Un cadavere viene rinvenuto sulla spiaggia, ha il volto divorato dai pesci e un tatuaggio che recita: "Sono nato per rivoluzionare l’inferno". Questo è l’incipit e il cardine su cui si svolge fondamentalmente la trama di Tatuaggio. Della storia non rivelo altro: scoprire elementi di una detective story, di un noir o, se preferite, di un giallo è, lapalissianamente, un delitto.
Ma cos’ha di interessante questo romanzo di Manuel Vázquez Montalbán? In pratica, quest’insieme di caratteri inchiostrati su carta economica sono il documento d’identità di uno dei detective più interessanti della letteratura poliziesca: Pepe Carvalho. Andiamo a conoscerlo.

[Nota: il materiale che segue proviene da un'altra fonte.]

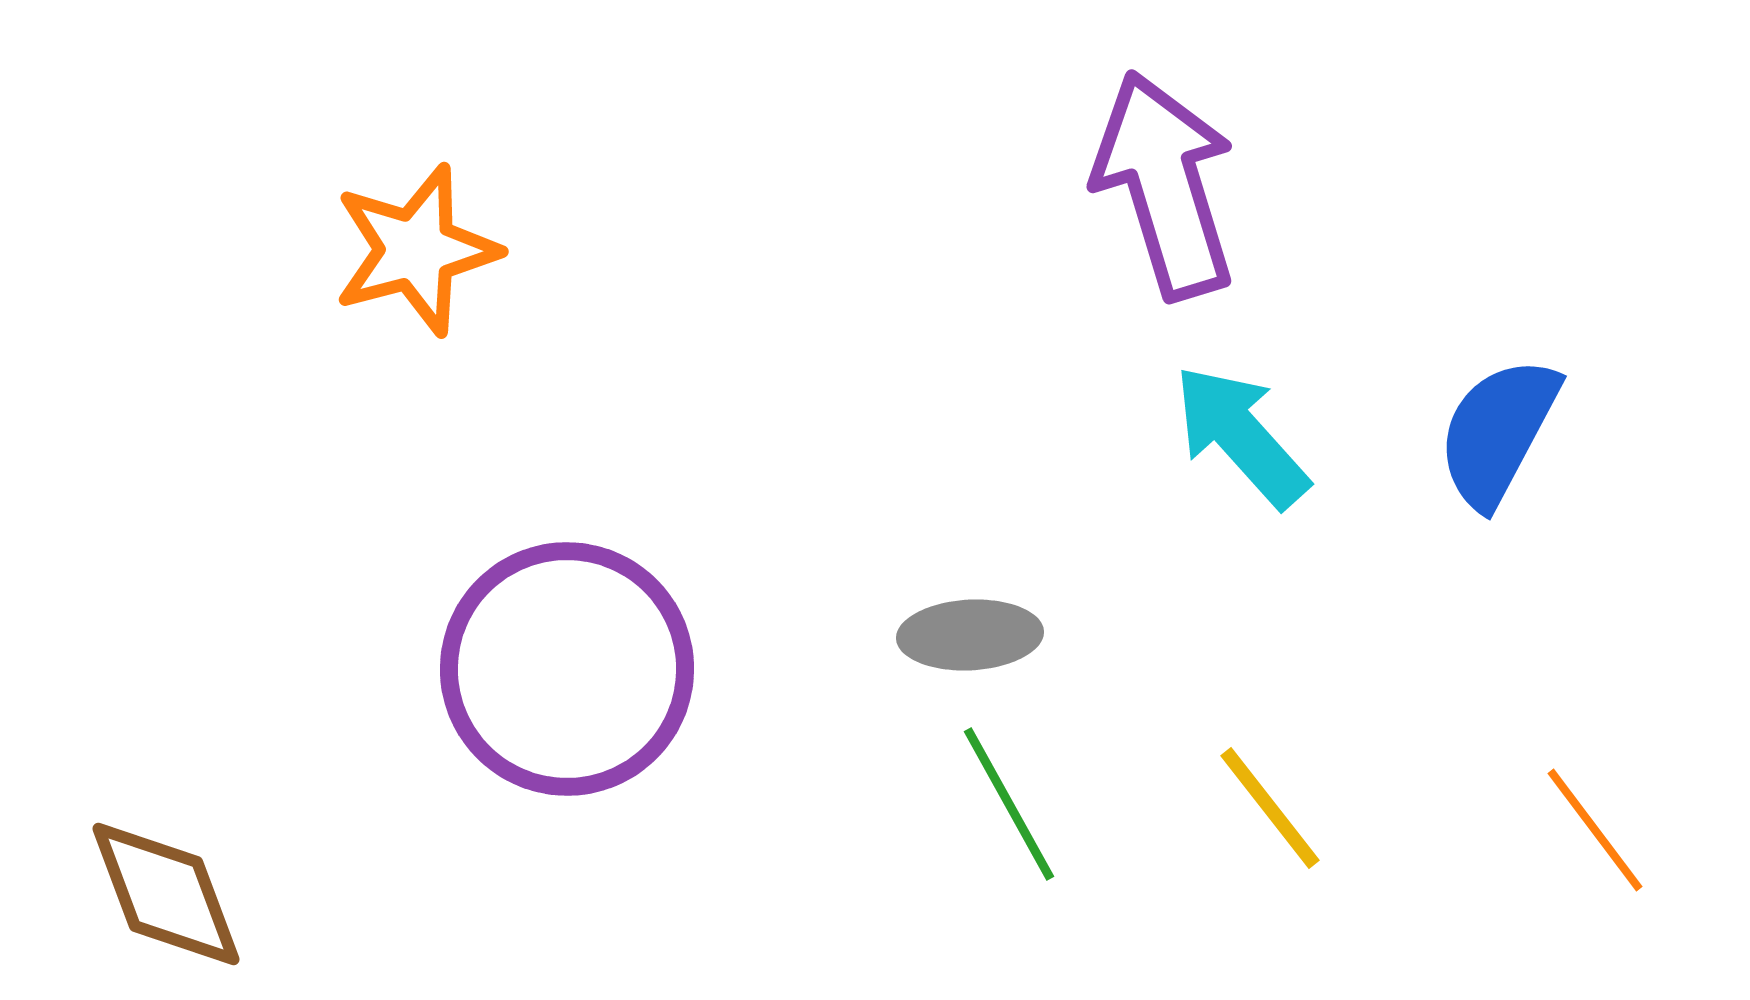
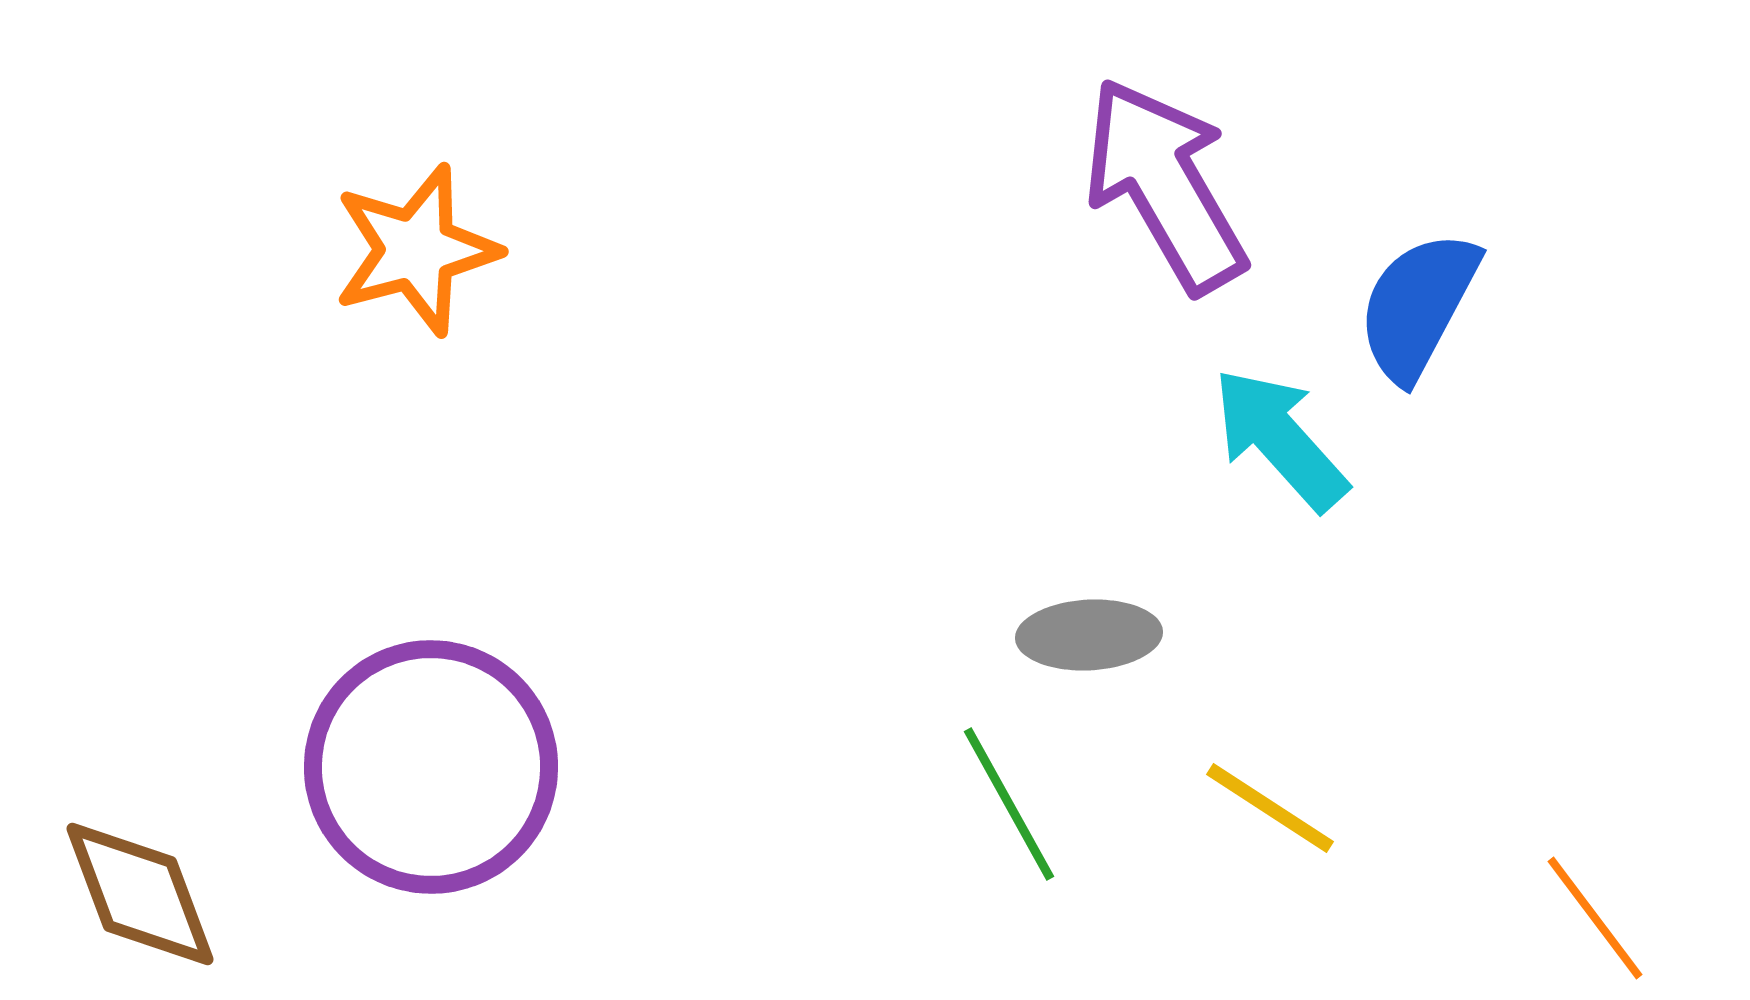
purple arrow: rotated 13 degrees counterclockwise
blue semicircle: moved 80 px left, 126 px up
cyan arrow: moved 39 px right, 3 px down
gray ellipse: moved 119 px right
purple circle: moved 136 px left, 98 px down
yellow line: rotated 19 degrees counterclockwise
orange line: moved 88 px down
brown diamond: moved 26 px left
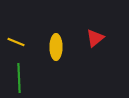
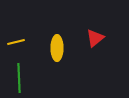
yellow line: rotated 36 degrees counterclockwise
yellow ellipse: moved 1 px right, 1 px down
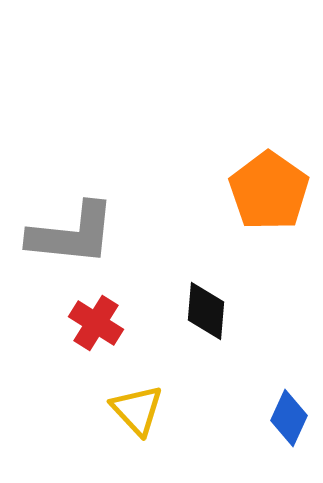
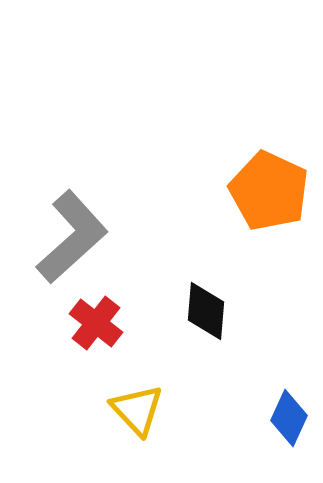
orange pentagon: rotated 10 degrees counterclockwise
gray L-shape: moved 3 px down; rotated 48 degrees counterclockwise
red cross: rotated 6 degrees clockwise
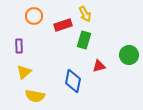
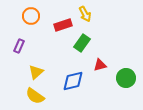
orange circle: moved 3 px left
green rectangle: moved 2 px left, 3 px down; rotated 18 degrees clockwise
purple rectangle: rotated 24 degrees clockwise
green circle: moved 3 px left, 23 px down
red triangle: moved 1 px right, 1 px up
yellow triangle: moved 12 px right
blue diamond: rotated 65 degrees clockwise
yellow semicircle: rotated 24 degrees clockwise
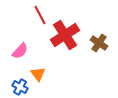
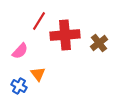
red line: moved 1 px left, 6 px down; rotated 60 degrees clockwise
red cross: rotated 28 degrees clockwise
brown cross: rotated 18 degrees clockwise
blue cross: moved 1 px left, 1 px up
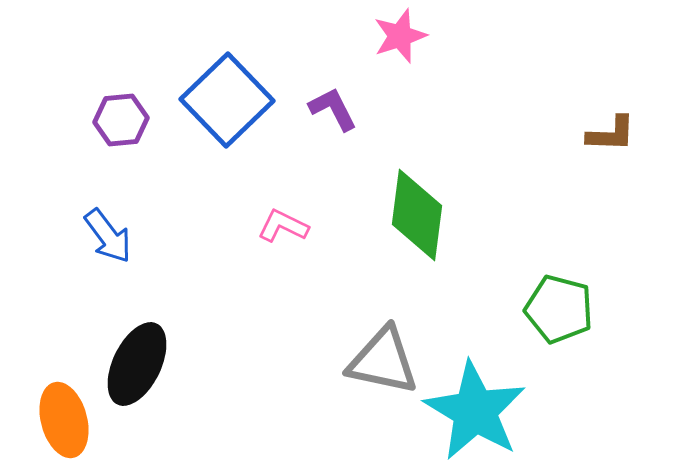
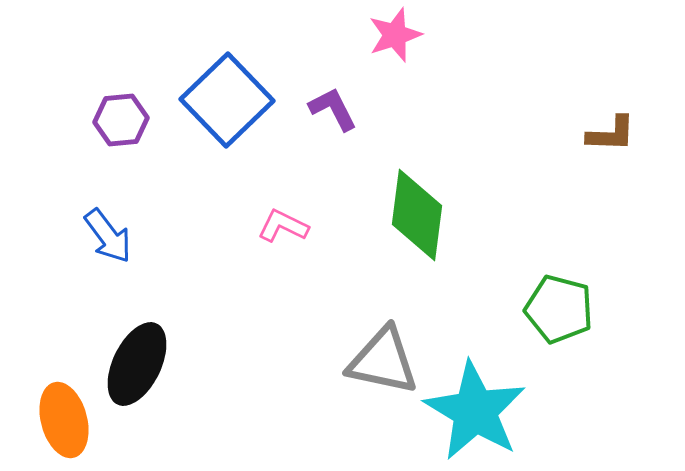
pink star: moved 5 px left, 1 px up
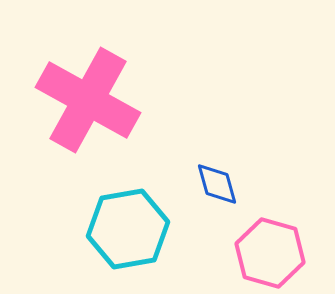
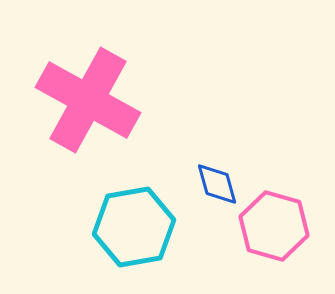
cyan hexagon: moved 6 px right, 2 px up
pink hexagon: moved 4 px right, 27 px up
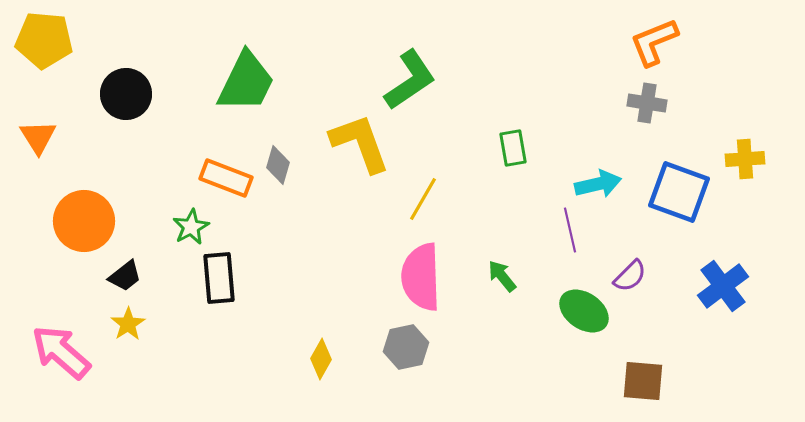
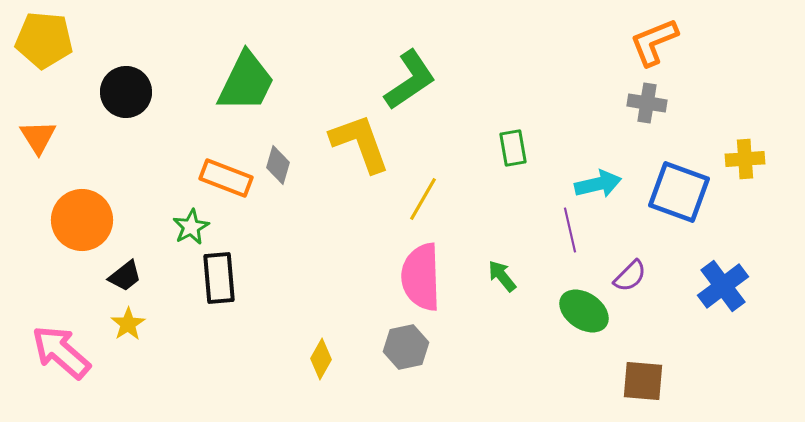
black circle: moved 2 px up
orange circle: moved 2 px left, 1 px up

Pepe si definisce un "cinico apostata": uno che, passando in mezzo a Comunismo, amore, CIA e letteratura, s’è rotto metaforicamente le ossa (o, meglio, qualcos’altro) e che adesso si sente totalmente disincantato e disilluso da qualsiasi ideologia e, sembrerebbe, anche dall’umanità tutta, tant’è vero che per accendere il suo camino brucia ogni volta un libro della sua vasta biblioteca. Le uniche cose che sembrano consolarlo sono le donne e il cibo, anzi, sicuramente più il cibo che le donne, dato che queste ultime appartengono più in senso stretto alla categoria "umanità". Un personaggio straordinario, al limite del surreale e del bizzarro; Antonio Tabucchi, in un articolo scritto in memoria del suo amico Manuel Vásquez Montalbán (scomparso di recente), parla di Pepe Carvalho come personaggio picaresco. Questioni di etichette, sulle quali si può discutere. Indiscussa è invece la caratura letteraria di Carvalho e del suo autore.
Molti dicono che Tatuaggio non è il miglior romanzo di Manuel Vásquez Montalbán: questo è sicuro o quantomeno condivisibile. Ma ciò non toglie che il libro del quale stiamo parlando sia di ottima fattura e degno, per chi lo volesse, di una appassionata lettura.